There are some great online courses that aren’t too expensive and offer a great way to get started, like the Yoga for Healing and Yoga and Love online courses. We also love the YouTube videos from Yoga with Adriene, as she offers a pretty introductory and mellow practice. However, it may be best to have a teacher to be present and guide you in person!
2. Walking Meditation
Walking meditation is practiced by many people in different traditions around the world. In different types of Buddhism, there are different practices. I personally love walking meditation, and incorporate it into my regular practice.
One reason that I love this form of moving meditation is that we can really do it any time. Yoga may require a little bit of time set aside, but we can meditate while walking any time during our days. Whether we deliberately set aside a minute or two to walk, or we’re walking to the bust stop, we can practice.
With walking meditation we can practice mindfulness of the body, open awareness, metta, or almost anything else. It’s just another posture of the body, but we can bring our practice just the same! Gil Fronsdal offers great walking meditation instructions you can try!
Like yoga, qigong has a long history. Coming from China over 4,000 years ago, this is an ancient practice that has been incorporated into Buddhism, Taoism, Confucianism, and other philosophies. I was introduced to Qigong at Deer Park Monastery some years ago, and have continued to investigate the practices over the years on retreats and local classes.
This practice relates to meditation, martial arts, and ancient Chinese medicine. With a strong emphasis on balancing qi (or chi), it really offers a unique way to investigate meditation while moving. The slow and fluid movements, practices in deep breathing, and focus on balancing the energy make it one of my favorite forms of moving meditation.
There are many ways to get started with qigong. Unlike yoga, there are not studios on every corner to practice. You can look for a local class or teacher, find YouTube videos, or try an online course. Conscious Lifestyle Magazine offers some great introductory classes, or you can check out an online qigong course to give it a shot.
We’ve talked about this practice many times before, like in our post on 17 Ways to Be More Mindful in Daily Life. We were originally introduced to this practice via Thich Nhat Hanh’s book the Miracle of Mindfulness. Since then, I have incorporated this practice into my own life, into my teachings, and while working one-on-one with students.
There are all things we do regularly, often on autopilot. We can use these moments as opportunities to practice some moving meditation. Some examples we often use and investigate ourselves include:
- Doing dishes
- Cooking food
- Brushing your teeth
- Washing your hands
- Answering a telephone
- Opening a door
- Putting on/taking off clothing
- Drinking water
There are of course many ways we can practice this, and we can find what works well for us. Personally, I’ve found it beneficial to pick one activity for the day or week, and really set a clear intention. Every time you go to cook food or drink some water, really tune into your present-time experience. This can be a beautiful way to bring our practice to our daily life.

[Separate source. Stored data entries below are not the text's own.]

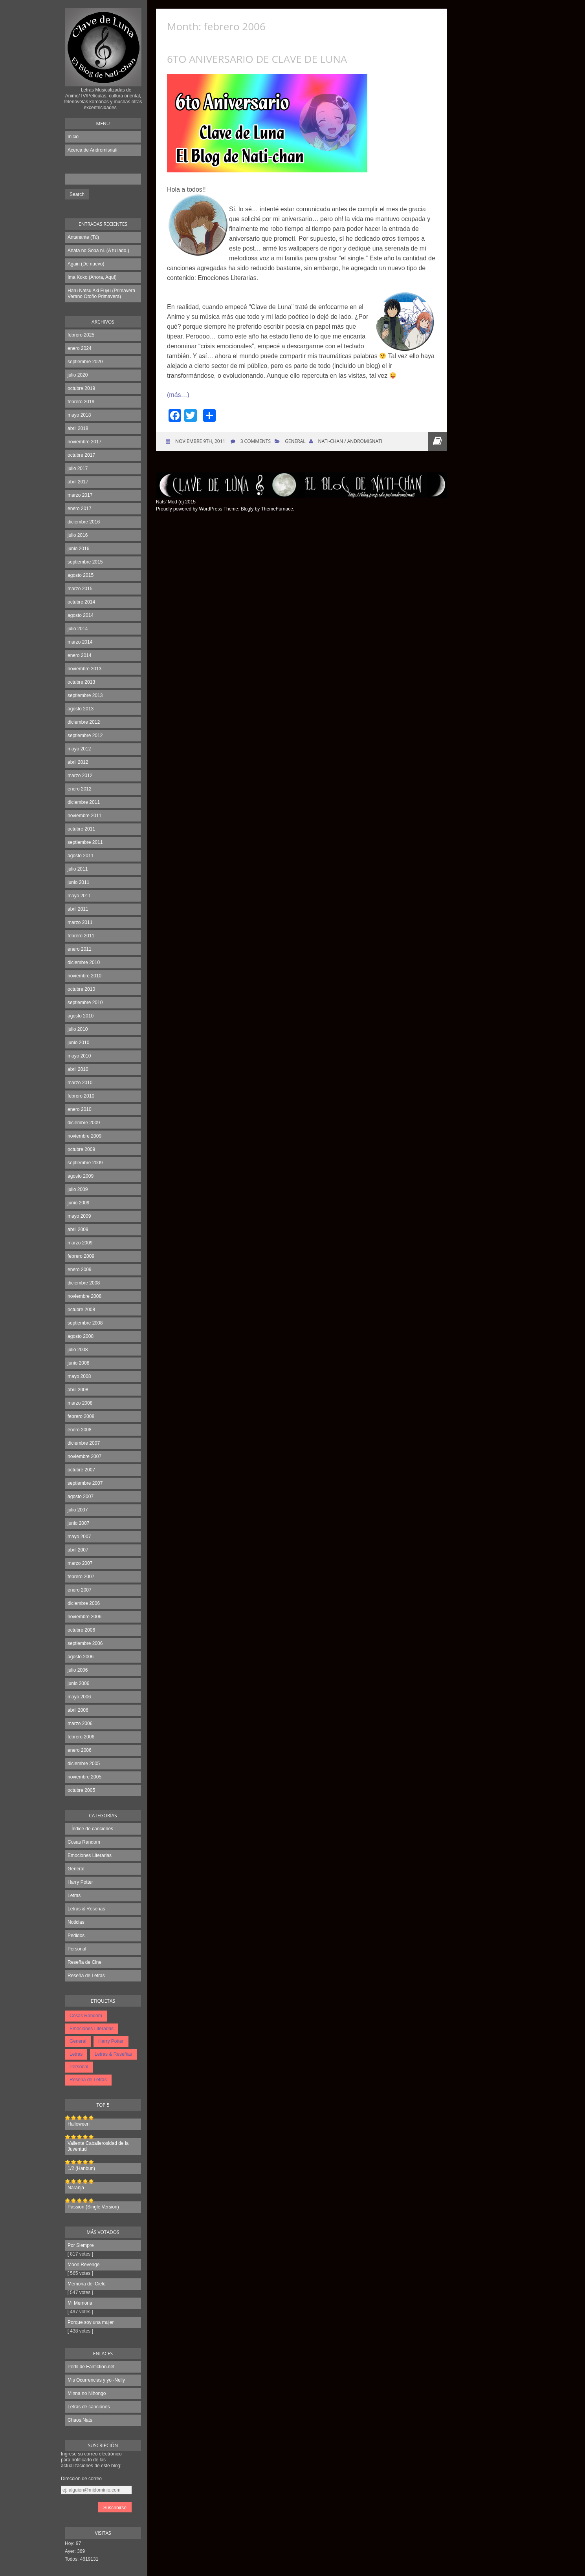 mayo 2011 (79, 895)
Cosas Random (84, 1842)
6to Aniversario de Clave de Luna (257, 59)
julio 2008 (78, 1349)
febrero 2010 (81, 1096)
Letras (74, 1895)
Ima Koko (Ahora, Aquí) (92, 277)
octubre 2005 (81, 1790)
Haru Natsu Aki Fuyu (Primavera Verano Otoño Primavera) (101, 293)
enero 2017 (80, 508)
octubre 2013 (81, 682)
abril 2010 (78, 1069)
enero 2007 (80, 1590)
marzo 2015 (80, 588)
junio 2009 (78, 1203)
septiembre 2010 (85, 1002)
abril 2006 (78, 1710)
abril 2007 (78, 1550)
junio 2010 (78, 1042)
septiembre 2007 (85, 1483)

This may be a bit of a shocker. First, don’t close your eyes and fall into a samatha practice while driving! Be safe, be aware, and don’t try too hard to be in any specific state of mind.
Driving while meditating can be a really interesting experience. If you haven’t investigated this practice, I recommend trying it while walking on the sidewalk first or just sitting in your car. As you move, notice the sounds around you, the movement, and the people. This is just a practice in open awareness.

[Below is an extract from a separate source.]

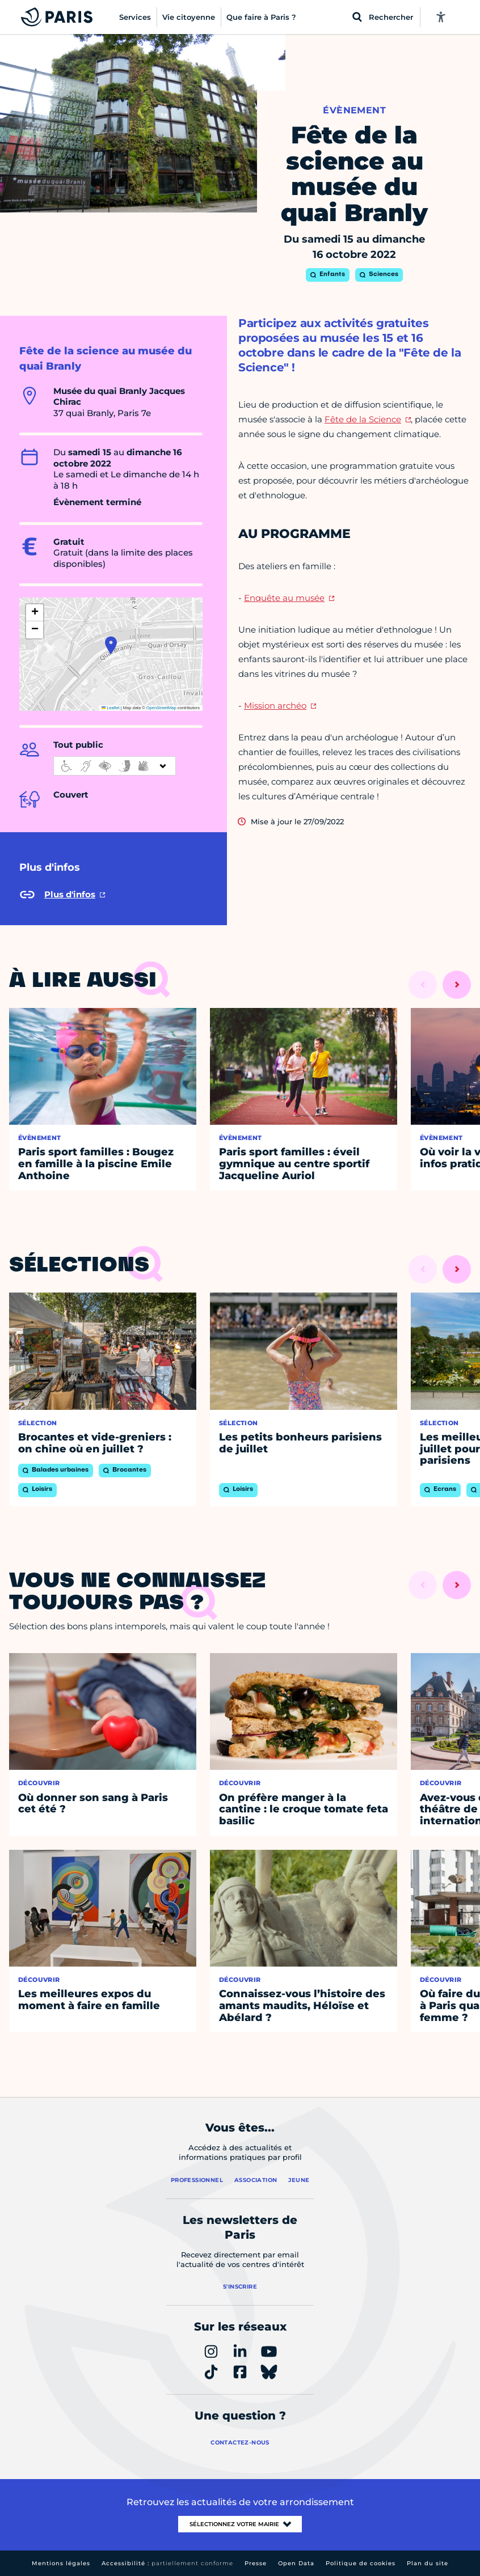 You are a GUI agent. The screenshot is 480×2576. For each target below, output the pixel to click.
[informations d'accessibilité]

To drive safely, we need to be aware of what is going on around us, and not focusing on the radio, our phones, or anything else. So, make this a practice. As you drive, really notice what is going on. If somebody cuts you off, notice the reaction. Just tune into your own experience of driving along.
You can also try the stealth metta practice. If you’re sitting a stop light, offer some phrases of metta, or loving-kindness, to the people in cars around you. Often, we forget that the other cars have people in them, just like us! Try to connect with the humanity of these other people and wish well for them today.